ABSTRACTS
Michelle R. Warren (University of Miami)
The Creole Diaspora: Joseph Bédier—Réunionnais,
Parisien, Médiéviste
While the nationalist complicities of medieval studies in Europe have
been well established, rather less attention has been paid to relationships
between scholarship and France’s colonial interests. At the same
time, scholarship needs to attend to the particular place of the colonies-turned-departments
in current debates of postcolonialism. The geographic diversity of this
group makes generalizations even at this level quite difficult to sustain.
The personal, political, and scholarly life of Joseph Bédier affords
a revealing look at some of the complexities of the colonial, postcolonial,
and national processes that have shaped twentieth-century “France.”
Bédier’s complex emotional relationship with the spatially
distant French colony became deeply intertwined with his intellectual
relationship with the temporally distant Middle Ages. His influential
re-evaluations of French literary history ultimately reveal a double effort
of cultural translation—between the eleventh century and the twentieth,
and between France’s south-eastern colonial edge and its metropolitan
center. The combination of this scholarly production with Bédier’s
personal history shapes a compelling narrative of one individual’s
efforts to overcome colonial history—to become literally post-colonial.
Bédier’s letters, speeches, and anecdotal legacy reveal an
adult life shaped by homesickness—a desire for national belonging.

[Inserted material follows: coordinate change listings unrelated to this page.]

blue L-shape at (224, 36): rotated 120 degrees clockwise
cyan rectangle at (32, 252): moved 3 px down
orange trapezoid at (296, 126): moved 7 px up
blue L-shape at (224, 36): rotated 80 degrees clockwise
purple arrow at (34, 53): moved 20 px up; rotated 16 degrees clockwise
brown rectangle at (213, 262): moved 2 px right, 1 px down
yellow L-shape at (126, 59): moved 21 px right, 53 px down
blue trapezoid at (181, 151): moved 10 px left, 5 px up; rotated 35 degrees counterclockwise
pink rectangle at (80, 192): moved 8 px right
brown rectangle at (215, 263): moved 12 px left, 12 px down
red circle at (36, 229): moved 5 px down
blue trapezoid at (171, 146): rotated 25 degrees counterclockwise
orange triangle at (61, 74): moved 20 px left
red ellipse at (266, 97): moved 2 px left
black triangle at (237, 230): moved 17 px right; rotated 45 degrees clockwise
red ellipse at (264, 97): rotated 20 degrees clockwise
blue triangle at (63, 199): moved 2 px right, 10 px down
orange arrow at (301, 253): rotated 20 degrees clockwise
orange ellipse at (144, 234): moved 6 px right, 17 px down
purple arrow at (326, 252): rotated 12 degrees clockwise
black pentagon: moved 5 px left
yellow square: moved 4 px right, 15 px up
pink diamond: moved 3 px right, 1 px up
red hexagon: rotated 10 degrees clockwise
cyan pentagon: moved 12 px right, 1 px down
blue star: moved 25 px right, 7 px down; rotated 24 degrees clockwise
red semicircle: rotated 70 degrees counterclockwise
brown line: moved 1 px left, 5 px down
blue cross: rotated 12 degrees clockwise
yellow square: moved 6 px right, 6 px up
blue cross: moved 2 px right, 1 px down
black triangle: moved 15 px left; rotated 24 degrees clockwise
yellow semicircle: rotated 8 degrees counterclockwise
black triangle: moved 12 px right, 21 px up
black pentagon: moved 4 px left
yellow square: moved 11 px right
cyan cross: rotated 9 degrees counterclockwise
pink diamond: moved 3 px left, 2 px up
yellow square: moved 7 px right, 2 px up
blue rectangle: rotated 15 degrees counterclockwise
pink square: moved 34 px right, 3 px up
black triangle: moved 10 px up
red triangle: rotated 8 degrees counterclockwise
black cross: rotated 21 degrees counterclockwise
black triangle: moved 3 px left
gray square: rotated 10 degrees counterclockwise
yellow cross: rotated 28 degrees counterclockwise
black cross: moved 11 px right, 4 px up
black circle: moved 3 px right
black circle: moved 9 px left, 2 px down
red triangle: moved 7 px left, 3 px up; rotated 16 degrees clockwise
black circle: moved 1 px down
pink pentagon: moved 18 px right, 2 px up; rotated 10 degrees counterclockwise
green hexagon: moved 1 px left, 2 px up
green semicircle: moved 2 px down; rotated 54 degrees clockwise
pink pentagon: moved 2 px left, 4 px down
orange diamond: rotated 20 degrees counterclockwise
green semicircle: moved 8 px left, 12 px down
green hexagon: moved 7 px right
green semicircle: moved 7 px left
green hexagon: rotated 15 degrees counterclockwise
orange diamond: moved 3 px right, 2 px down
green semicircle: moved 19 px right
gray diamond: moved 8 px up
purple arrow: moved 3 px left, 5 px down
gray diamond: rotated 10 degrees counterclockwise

In this respect, his psychological and intellectual profile resembles
that of more recent migrants who have theorized the psychic status of
“home” in postcolonial contexts (e.g. Edward Said, Salman
Rushdie, Homi Bhabha). The structures of identity at work in Bédier’s
writings differ, however, in that he always lived within France (the colony
became a département in 1946). Born in Paris, Bédier’s
“return” there at age seventeen is, legally speaking, neither
emigration nor immigration; in experiential terms, it is both. Through
his studies of the Middle Ages, he seeks to resolve this fractured relationship
with “greater France” into a permanent belonging undisturbed
by colonial migrations and the sense of “foreignness at home.”